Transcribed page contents
+===+

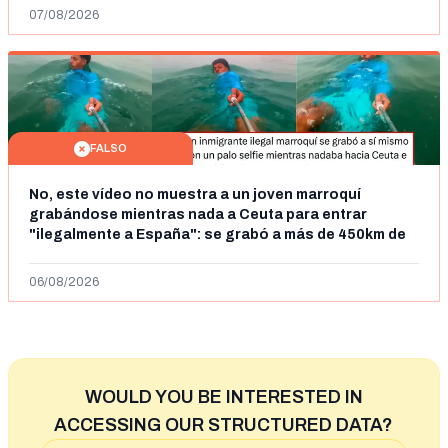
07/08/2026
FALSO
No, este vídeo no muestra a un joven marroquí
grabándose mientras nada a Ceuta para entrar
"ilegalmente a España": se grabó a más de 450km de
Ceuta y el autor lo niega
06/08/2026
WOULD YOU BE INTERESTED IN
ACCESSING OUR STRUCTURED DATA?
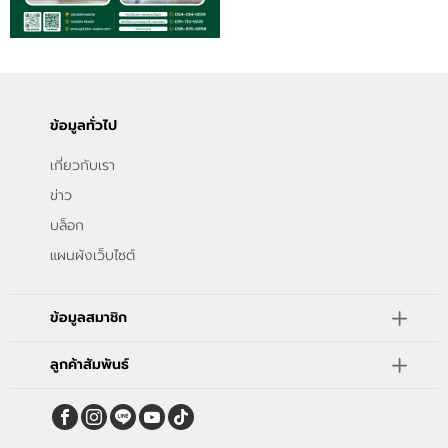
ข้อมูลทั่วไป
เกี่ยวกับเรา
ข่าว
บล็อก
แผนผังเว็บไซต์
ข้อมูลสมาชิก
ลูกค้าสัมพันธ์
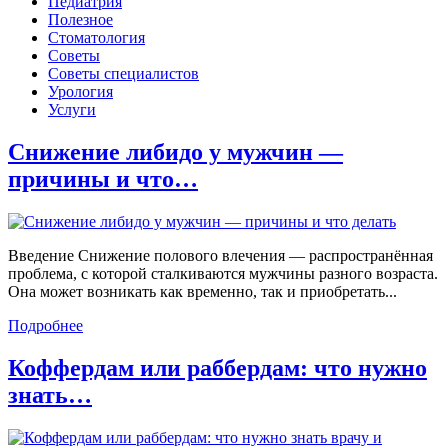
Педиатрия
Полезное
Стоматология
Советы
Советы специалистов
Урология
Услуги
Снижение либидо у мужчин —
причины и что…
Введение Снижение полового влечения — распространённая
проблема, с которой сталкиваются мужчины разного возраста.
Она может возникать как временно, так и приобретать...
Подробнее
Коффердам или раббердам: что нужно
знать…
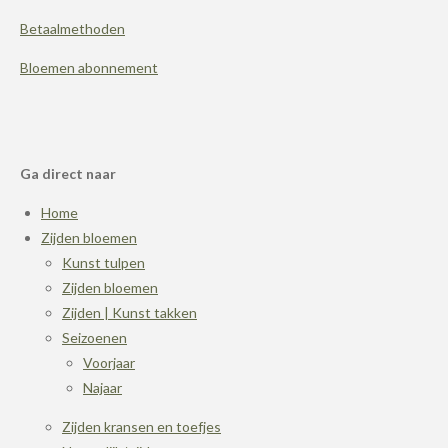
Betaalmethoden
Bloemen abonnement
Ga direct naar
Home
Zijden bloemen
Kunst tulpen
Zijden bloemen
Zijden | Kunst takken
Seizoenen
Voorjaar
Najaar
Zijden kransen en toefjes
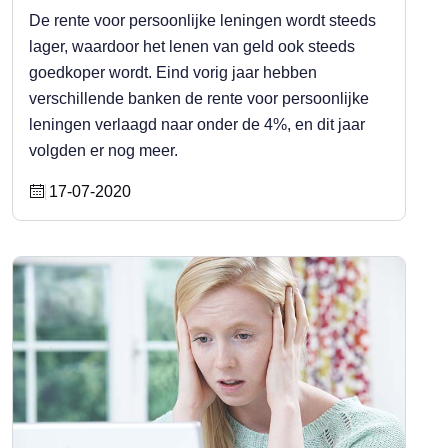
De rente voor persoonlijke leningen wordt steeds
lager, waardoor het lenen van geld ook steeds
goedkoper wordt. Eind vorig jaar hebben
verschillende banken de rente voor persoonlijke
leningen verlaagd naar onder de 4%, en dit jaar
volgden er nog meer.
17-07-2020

+===+

=== Work instructions ===
Leave out the pictures and return, exactly as written, only the lines from the line with "Zijden | Kunst takken" through the end of the records above.

=== Exercise result ===
Zijden | Kunst takken
Seizoenen
Voorjaar
Najaar
Zijden kransen en toefjes
De rente voor persoonlijke leningen wordt steeds
lager, waardoor het lenen van geld ook steeds
goedkoper wordt. Eind vorig jaar hebben
verschillende banken de rente voor persoonlijke
leningen verlaagd naar onder de 4%, en dit jaar
volgden er nog meer.
17-07-2020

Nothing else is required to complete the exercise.